▶ Exercise requirements:
Only the lines in the entries below from the line with "Catalogs compared" to the line with "assembly and packaging in your Central", both included, belong in the answer, transcribed exactly and without pictures.

------

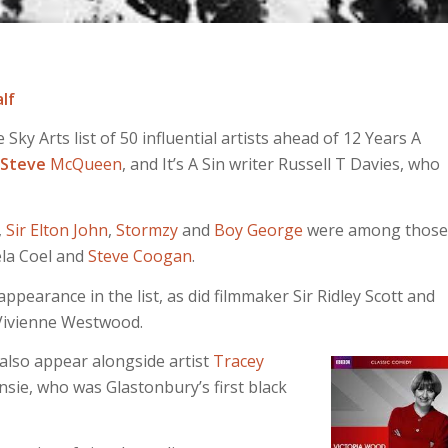
lf
ky Arts list of 50 influential artists ahead of 12 Years A
Steve
McQueen
, and It’s A Sin writer Russell T Davies, who
,
Sir Elton John
,
Stormzy
and
Boy George
were among those
ela Coel and
Steve Coogan
.
ppearance in the list, as did filmmaker Sir Ridley Scott and
Vivienne Westwood.
also appear alongside artist
Tracey
sie, who was Glastonbury’s first black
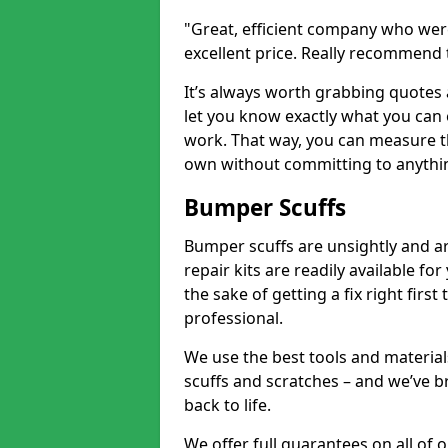
"Great, efficient company who were
excellent price. Really recommend
It’s always worth grabbing quotes
let you know exactly what you can 
work. That way, you can measure th
own without committing to anythi
Bumper Scuffs
Bumper scuffs are unsightly and ar
repair kits are readily available fo
the sake of getting a fix right fi
professional.
We use the best tools and materials
scuffs and scratches – and we’ve b
back to life.
We offer full guarantees on all of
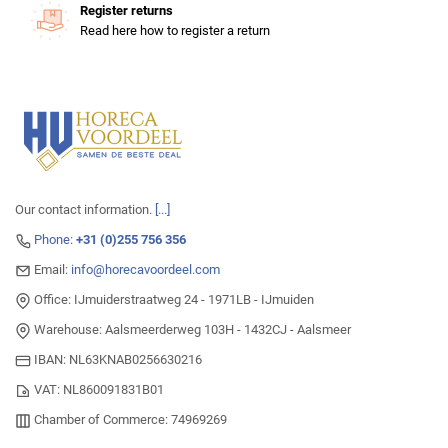
Register returns
Read here how to register a return
Our contact information.
[...]
Phone:
+31 (0)255 756 356
Email:
info@horecavoordeel.com
Office: IJmuiderstraatweg 24 - 1971LB - IJmuiden
Warehouse: Aalsmeerderweg 103H - 1432CJ - Aalsmeer
IBAN: NL63KNAB0256630216
VAT: NL860091831B01
Chamber of Commerce: 74969269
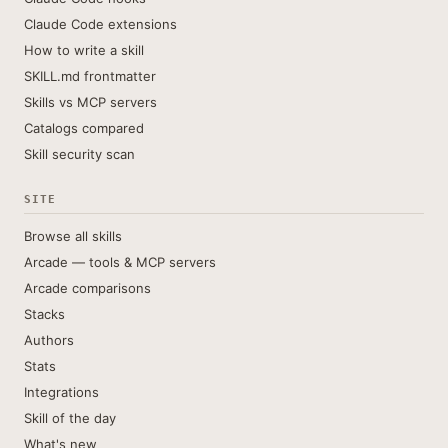
Claude Code extensions
How to write a skill
SKILL.md frontmatter
Skills vs MCP servers
Catalogs compared
Skill security scan
SITE
Browse all skills
Arcade — tools & MCP servers
Arcade comparisons
Stacks
Authors
Stats
Integrations
Skill of the day
What's new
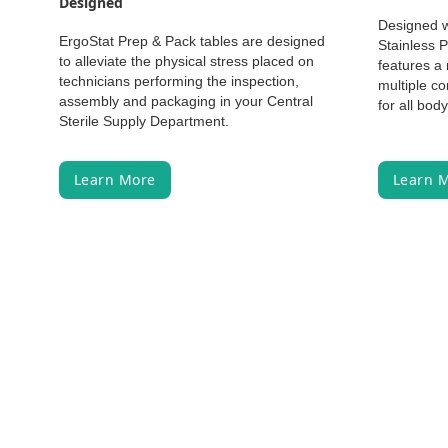
Designed
Designed w
ErgoStat Prep & Pack tables are designed
Stainless 
to alleviate the physical stress placed on
features a 
technicians performing the inspection,
multiple co
assembly and packaging in your Central
for all bod
Sterile Supply Department.
Learn More
Learn 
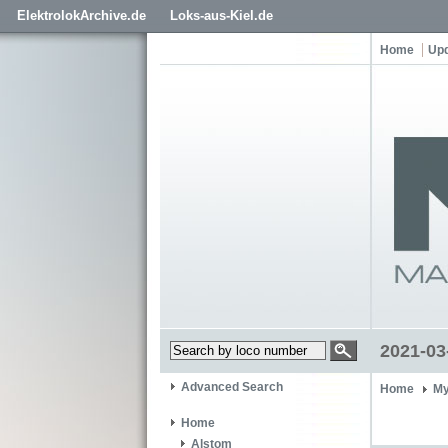
ElektrolokArchive.de
Loks-aus-Kiel.de
Home
Up
2021-03
Advanced Search
Home
My
Home
Alstom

------

▶ Task response:
Catalogs compared
Skill security scan
SITE
Browse all skills
Arcade — tools & MCP servers
Arcade comparisons
Stacks
Authors
Stats
Integrations
Skill of the day
What's new
Designed
Designed w
ErgoStat Prep & Pack tables are designed
Stainless 
to alleviate the physical stress placed on
features a 
technicians performing the inspection,
multiple co
assembly and packaging in your Central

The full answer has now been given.